▸ **Assignment**
The whole listing, repeated exactly, is what this task asks for.
==== Information
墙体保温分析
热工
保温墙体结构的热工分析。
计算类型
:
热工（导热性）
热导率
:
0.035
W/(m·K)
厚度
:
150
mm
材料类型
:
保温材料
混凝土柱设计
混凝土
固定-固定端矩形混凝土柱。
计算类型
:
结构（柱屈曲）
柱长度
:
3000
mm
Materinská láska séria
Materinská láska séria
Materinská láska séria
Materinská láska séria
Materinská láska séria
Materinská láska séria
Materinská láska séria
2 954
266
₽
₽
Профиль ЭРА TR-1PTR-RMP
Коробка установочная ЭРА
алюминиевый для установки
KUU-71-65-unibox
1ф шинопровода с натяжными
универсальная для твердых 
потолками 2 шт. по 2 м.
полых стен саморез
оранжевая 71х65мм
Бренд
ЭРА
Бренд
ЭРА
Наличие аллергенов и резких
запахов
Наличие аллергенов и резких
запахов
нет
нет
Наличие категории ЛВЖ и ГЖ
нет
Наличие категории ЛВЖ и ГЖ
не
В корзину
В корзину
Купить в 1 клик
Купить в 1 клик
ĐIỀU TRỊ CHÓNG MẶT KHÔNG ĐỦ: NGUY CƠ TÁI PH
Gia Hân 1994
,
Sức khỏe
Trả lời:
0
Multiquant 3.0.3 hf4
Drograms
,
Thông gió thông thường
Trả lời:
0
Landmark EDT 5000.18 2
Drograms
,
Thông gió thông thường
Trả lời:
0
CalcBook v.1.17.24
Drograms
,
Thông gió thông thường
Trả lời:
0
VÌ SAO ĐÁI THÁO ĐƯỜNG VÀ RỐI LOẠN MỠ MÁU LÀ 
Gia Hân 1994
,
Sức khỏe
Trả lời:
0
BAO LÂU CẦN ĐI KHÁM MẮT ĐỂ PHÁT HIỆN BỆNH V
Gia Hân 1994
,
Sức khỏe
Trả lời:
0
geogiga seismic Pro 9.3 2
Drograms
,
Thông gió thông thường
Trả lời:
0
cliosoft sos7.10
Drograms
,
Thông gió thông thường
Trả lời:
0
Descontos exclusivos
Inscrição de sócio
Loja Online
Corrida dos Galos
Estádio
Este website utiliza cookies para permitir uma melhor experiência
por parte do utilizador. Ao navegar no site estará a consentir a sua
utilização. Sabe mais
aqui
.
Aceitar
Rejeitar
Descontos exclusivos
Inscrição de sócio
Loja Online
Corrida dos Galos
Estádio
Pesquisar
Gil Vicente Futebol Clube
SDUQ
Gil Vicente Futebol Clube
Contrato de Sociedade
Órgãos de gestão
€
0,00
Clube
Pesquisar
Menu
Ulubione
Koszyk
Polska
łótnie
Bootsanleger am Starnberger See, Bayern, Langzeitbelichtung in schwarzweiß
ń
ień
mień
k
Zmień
========
▸ **Exercise response**
墙体保温分析
热工
保温墙体结构的热工分析。
计算类型
:
热工（导热性）
热导率
:
0.035
W/(m·K)
厚度
:
150
mm
材料类型
:
保温材料
混凝土柱设计
混凝土
固定-固定端矩形混凝土柱。
计算类型
:
结构（柱屈曲）
柱长度
:
3000
mm
Materinská láska séria
Materinská láska séria
Materinská láska séria
Materinská láska séria
Materinská láska séria
Materinská láska séria
Materinská láska séria
2 954
266
₽
₽
Профиль ЭРА TR-1PTR-RMP
Коробка установочная ЭРА
алюминиевый для установки
KUU-71-65-unibox
1ф шинопровода с натяжными
универсальная для твердых 
потолками 2 шт. по 2 м.
полых стен саморез
оранжевая 71х65мм
Бренд
ЭРА
Бренд
ЭРА
Наличие аллергенов и резких
запахов
Наличие аллергенов и резких
запахов
нет
нет
Наличие категории ЛВЖ и ГЖ
нет
Наличие категории ЛВЖ и ГЖ
не
В корзину
В корзину
Купить в 1 клик
Купить в 1 клик
ĐIỀU TRỊ CHÓNG MẶT KHÔNG ĐỦ: NGUY CƠ TÁI PH
Gia Hân 1994
,
Sức khỏe
Trả lời:
0
Multiquant 3.0.3 hf4
Drograms
,
Thông gió thông thường
Trả lời:
0
Landmark EDT 5000.18 2
Drograms
,
Thông gió thông thường
Trả lời:
0
CalcBook v.1.17.24
Drograms
,
Thông gió thông thường
Trả lời:
0
VÌ SAO ĐÁI THÁO ĐƯỜNG VÀ RỐI LOẠN MỠ MÁU LÀ 
Gia Hân 1994
,
Sức khỏe
Trả lời:
0
BAO LÂU CẦN ĐI KHÁM MẮT ĐỂ PHÁT HIỆN BỆNH V
Gia Hân 1994
,
Sức khỏe
Trả lời:
0
geogiga seismic Pro 9.3 2
Drograms
,
Thông gió thông thường
Trả lời:
0
cliosoft sos7.10
Drograms
,
Thông gió thông thường
Trả lời:
0
Descontos exclusivos
Inscrição de sócio
Loja Online
Corrida dos Galos
Estádio
Este website utiliza cookies para permitir uma melhor experiência
por parte do utilizador. Ao navegar no site estará a consentir a sua
utilização. Sabe mais
aqui
.
Aceitar
Rejeitar
Descontos exclusivos
Inscrição de sócio
Loja Online
Corrida dos Galos
Estádio
Pesquisar
Gil Vicente Futebol Clube
SDUQ
Gil Vicente Futebol Clube
Contrato de Sociedade
Órgãos de gestão
€
0,00
Clube
Pesquisar
Menu
Ulubione
Koszyk
Polska
łótnie
Bootsanleger am Starnberger See, Bayern, Langzeitbelichtung in schwarzweiß
ń
ień
mień
k
Zmień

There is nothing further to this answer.